The crew was made up of Shonin and Kubasov, who carried out experiments in space welding. They tested three methods: using an electron beam, a low-pressure plasma arc and a consumable electrode. While welding, Kubasov almost burned through the hull of the vehicle's Living Compartment, which in the absence of spacesuits could have resulted in a catastrophic situation. The apparatus was designed at the Paton Institute of Electric Welding, Kyiv, Ukraine. The weld quality was said to be in no way inferior to that of Earth-based welds.

After eighty orbits of the Earth, they landed on 16 October 1969, 180 km northwest of Karaganda, Kazakhstan.
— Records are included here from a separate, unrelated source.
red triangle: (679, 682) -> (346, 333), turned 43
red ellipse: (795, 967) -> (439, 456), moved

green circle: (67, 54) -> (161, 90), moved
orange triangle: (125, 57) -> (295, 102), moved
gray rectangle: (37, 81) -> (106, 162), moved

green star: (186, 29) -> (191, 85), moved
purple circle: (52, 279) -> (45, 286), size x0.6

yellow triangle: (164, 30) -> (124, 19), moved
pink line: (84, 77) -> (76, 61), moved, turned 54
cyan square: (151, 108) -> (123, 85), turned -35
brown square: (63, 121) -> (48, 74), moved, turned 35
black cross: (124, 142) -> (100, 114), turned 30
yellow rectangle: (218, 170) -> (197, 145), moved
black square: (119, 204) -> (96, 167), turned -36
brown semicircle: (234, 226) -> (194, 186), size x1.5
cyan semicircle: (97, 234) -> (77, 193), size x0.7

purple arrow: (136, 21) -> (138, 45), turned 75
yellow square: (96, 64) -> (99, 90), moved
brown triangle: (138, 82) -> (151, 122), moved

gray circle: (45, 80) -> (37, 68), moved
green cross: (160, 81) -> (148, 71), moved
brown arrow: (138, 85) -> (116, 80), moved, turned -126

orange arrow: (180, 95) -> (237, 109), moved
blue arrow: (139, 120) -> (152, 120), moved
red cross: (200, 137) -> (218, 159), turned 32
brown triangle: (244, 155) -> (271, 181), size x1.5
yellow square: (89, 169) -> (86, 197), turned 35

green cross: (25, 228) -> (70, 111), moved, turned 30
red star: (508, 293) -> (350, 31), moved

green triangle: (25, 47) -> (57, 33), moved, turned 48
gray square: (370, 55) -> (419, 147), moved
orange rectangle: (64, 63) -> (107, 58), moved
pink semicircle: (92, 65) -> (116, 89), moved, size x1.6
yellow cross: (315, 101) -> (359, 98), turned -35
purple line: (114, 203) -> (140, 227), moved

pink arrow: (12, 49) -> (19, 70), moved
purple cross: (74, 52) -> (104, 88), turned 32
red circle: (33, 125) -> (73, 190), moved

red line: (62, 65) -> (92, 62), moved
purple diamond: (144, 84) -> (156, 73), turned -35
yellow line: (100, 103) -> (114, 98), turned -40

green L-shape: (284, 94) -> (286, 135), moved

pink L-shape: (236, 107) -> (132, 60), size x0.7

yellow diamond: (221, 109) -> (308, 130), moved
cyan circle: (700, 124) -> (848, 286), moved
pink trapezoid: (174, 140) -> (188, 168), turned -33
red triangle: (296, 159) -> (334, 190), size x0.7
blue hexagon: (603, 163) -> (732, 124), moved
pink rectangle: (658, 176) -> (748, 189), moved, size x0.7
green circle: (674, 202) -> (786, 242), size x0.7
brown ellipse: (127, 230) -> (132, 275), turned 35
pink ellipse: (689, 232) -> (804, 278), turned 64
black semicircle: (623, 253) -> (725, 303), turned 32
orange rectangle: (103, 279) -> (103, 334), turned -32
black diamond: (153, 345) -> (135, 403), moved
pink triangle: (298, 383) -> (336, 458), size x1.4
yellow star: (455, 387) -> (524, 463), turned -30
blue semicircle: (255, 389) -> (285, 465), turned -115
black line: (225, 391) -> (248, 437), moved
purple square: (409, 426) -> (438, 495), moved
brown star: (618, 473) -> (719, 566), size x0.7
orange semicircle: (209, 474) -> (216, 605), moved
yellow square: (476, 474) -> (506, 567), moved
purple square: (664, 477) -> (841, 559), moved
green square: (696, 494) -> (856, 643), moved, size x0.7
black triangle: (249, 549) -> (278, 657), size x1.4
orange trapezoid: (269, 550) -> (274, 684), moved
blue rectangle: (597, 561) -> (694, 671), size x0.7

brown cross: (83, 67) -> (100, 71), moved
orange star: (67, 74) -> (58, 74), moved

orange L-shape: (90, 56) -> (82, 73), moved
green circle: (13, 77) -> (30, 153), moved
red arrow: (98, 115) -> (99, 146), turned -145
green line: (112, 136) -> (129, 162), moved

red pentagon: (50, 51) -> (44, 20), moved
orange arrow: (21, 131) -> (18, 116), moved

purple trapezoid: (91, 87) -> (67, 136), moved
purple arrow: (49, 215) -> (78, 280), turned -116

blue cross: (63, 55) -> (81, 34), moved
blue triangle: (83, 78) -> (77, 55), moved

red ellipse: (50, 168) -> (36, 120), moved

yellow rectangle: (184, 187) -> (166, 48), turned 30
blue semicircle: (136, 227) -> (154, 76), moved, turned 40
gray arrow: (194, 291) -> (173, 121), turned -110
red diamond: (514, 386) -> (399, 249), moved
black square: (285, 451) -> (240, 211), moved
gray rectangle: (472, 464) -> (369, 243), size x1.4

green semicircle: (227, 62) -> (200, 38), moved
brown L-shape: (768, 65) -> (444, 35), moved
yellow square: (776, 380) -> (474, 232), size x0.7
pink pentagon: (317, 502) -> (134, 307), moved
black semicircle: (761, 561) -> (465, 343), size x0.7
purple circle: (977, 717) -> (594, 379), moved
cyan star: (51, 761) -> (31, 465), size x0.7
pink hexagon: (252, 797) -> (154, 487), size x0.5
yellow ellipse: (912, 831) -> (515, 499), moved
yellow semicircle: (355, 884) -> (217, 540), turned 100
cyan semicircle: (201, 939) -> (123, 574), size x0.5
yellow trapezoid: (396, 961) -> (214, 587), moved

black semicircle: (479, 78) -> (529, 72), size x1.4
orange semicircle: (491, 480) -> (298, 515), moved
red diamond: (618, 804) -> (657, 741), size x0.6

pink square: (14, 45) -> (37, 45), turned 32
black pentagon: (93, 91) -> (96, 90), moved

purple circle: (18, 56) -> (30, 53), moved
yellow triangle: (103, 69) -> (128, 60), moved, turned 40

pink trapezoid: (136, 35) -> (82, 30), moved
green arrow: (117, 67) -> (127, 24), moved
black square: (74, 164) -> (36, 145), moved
The radio call sign of the spacecraft was Antey, referring to the Greek hero Antaeus, but at the time of the flight, however, it was also the name of the largest practicable aircraft, the Soviet Antonov An-22, made in Ukraine. But unlike the call signs of Soyuz 7 and Soyuz 8, it was not the name of a squadron in Soviet military training, of uncertain role, for the one that begins with the letter 'a' is Aktif, meaning "active".

== Crew ==

| Position | Cosmonaut |  |
|---|---|---|
| Commander | Georgy Shonin Only spaceflight |  |
| Flight engineer | Valeri Kubasov First spaceflight |  |

=== Backup crew ===

| Position | Cosmonaut |  |
|---|---|---|
| Commander | Vladimir Shatalov |  |
| Flight engineer | Aleksei Yeliseyev |  |

=== Reserve crew ===

| Position | Cosmonaut |  |
|---|---|---|
| Commander | Andriyan Nikolayev |  |
| Flight engineer | Georgy Grechko |  |

== Mission parameters ==
- Mass: 6577 kg
- Perigee: 192.0 km
- Apogee: 231.0 km
- Inclination: 51.68°
- Period: 88.67 minutes

== Mission ==
The mission objectives included:
- checkout and flight test of spaceborne systems and the modified structure of the Soyuz craft,
- further improvement of the control, orientation, and orbital stabilisation systems and navigation aids,
- debugging the piloting systems by orbital maneuvering of the spaceships in relation to one another,
- testing of a system for control of the simultaneous flight of three spacecraft,
- scientific observations and photographing of geological-geographical subjects and exploration of the Earth's atmosphere,
- studying circumterrestrial space,
- conducting experiments of engineering research and biomedical engineering importance.

== Return ==
Stable two-way radio communications was maintained between the spaceships and the ground stations, and TV coverage was broadcast from the ships during flight. The most significant objective was testing alternate methods for welding using remote handling equipment in the high vacuum and weightless conditions of outer space. In Soyuz 6, the welding unit had the name Vulcan and was controlled remotely by electric cable. Of the three types of welding tried (low pressure compressed arc, electron beam, and arc with a consumable electrode), electron beam was the most successful. Soyuz 6 also performed group flight with Soyuz 7 and Soyuz 8, but it did not dock with either spacecraft.